I know that many of you are more focused on saving taxes.
And one popular way to save taxes these days is to go for best tax saving ELSS funds vs PPF. But there also, people tend to get confused whether to go for SIP or lump sum for ELSS when investing in top ELSS mutual funds. Nevertheless, the logic that we have been discussing till now remains the same irrespective of whether it’s an ELSS fund or a normal mutual fund.
Now let’s take a step further…
What if you have a lump sum that can be invested. Should you go ahead and invest it in one go or do something else?
Should you Invest Lump Sum In One Shot Or Systematically & Gradually?
A smart investor would recognize the market bottoming out and invest in one go. But we all aren’t smart. So if you aren’t sure if it’s the right time to invest in one go, you can even deploy your lump sum gradually.
There is no one single answer to which is the best method to invest a lump sum in mutual funds?
So depending on the market conditions, investor’s investment horizon and risk (and volatility) appetite, a deployment strategy may have to be worked out. This strategy may either aim for lowering risk or maximizing returns or a combination of the two.
One way is to put lump sum investment in debt mutual fund and gradually deploy the money using STP or Systematic Transfer Plan into an equity fund.
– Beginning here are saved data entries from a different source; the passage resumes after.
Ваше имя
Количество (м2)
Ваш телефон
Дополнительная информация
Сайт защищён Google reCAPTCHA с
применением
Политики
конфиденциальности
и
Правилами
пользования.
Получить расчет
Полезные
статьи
Different investor needs would demand different lumpsum deployment strategies.
Also, it’s important to invest in the right funds and build a solid mutual fund portfolio.
Even after the recent SEBI’s mutual fund cleanup exercise, there are still several categories and hundreds of funds out there.
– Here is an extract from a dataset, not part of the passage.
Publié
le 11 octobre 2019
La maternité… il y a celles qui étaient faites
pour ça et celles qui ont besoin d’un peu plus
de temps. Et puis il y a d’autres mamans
Being a small investor, it can be daunting to find out which are the best SIP plans that can be considered for long term investments. Or for that matter to find out which are the best mutual funds for lumpsum investment or the best tax saving mutual funds in India or whether to do ELSS SIP or lump sum.
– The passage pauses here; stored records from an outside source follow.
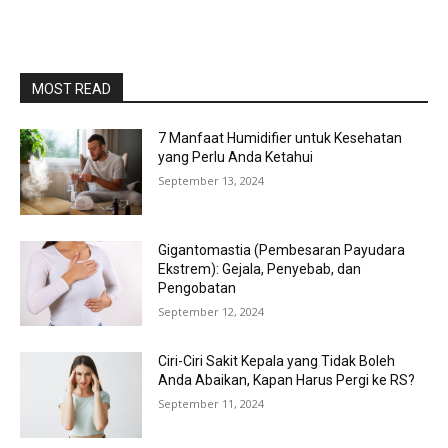
MOST READ
7 Manfaat Humidifier untuk Kesehatan
yang Perlu Anda Ketahui
September 13, 2024
Gigantomastia (Pembesaran Payudara
Ekstrem): Gejala, Penyebab, dan
Pengobatan
September 12, 2024
Ciri-Ciri Sakit Kepala yang Tidak Boleh
Anda Abaikan, Kapan Harus Pergi ke RS?
September 11, 2024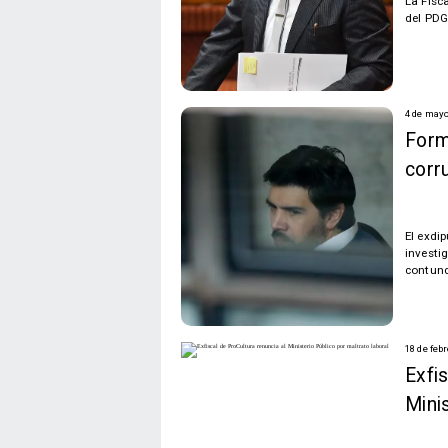
La Fisc
del PDG
4 de mayo
Form
corr
El exdi
investi
contund
18 de feb
Exfis
Minis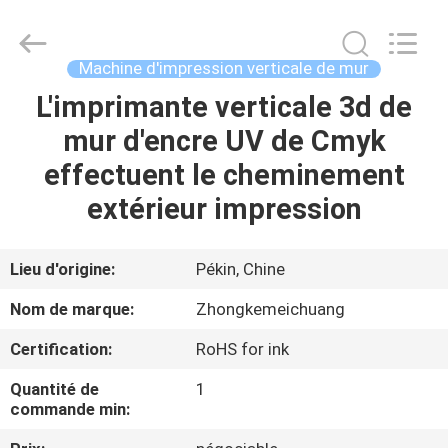
Beijing
Zhongkemeichuang
Science
And
Technology
Machine d'impression verticale de mur
Ltd..
All
Rights
L'imprimante verticale 3d de
MAISON
Reserved.
mur d'encre UV de Cmyk
PRODUITS
effectuent le cheminement
extérieur impression
AU
SUJET
Lieu d'origine:
Pékin, Chine
DE
Nom de marque:
Zhongkemeichuang
NOUS
Certification:
RoHS for ink
Quantité de
1
VISITE
commande min:
D'USINE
If you don’t know how to find good funds or need help with planning your investments, do get in touch with a capable advisor to help you. It is worth it.
I am sorry if you did not find the one specific answer to your question of SIP or Lumpsum which is better for investing.
A direct comparison between SIP and lumpsum investing is neither fair nor accurately possible. And unless we know everything about the investor in question, one cannot say confidently which is better suited for whom.
You may feel that there is a secret to find the best time to invest in mutual funds India but there is no secret. Different investors need to follow different investment strategies for SIP and lump sum investing. And ofcourse an awareness of market conditions and how market history plays out is absolutely necessary. You can’t be blind to that.
All said and done, SIP is a comparatively safer option but we cannot deny that at times, lump sum investing will provide better returns if done correctly.
Which is better SIP or lump sum investment in top best mutual funds in 2019?
This may sound repetitive but the truth is the superiority of SIP over lump sum or of lumpsum investments over SIP varies under different conditions.
Is SIP better than one time investment? Or lump sum is better than SIP? Systematic Investment Plan vs Lump sum Investment? It is all a matter of probability and what is the sequence of returns that comes in future and how investor behaves during the period in consideration. That’s all there is to it.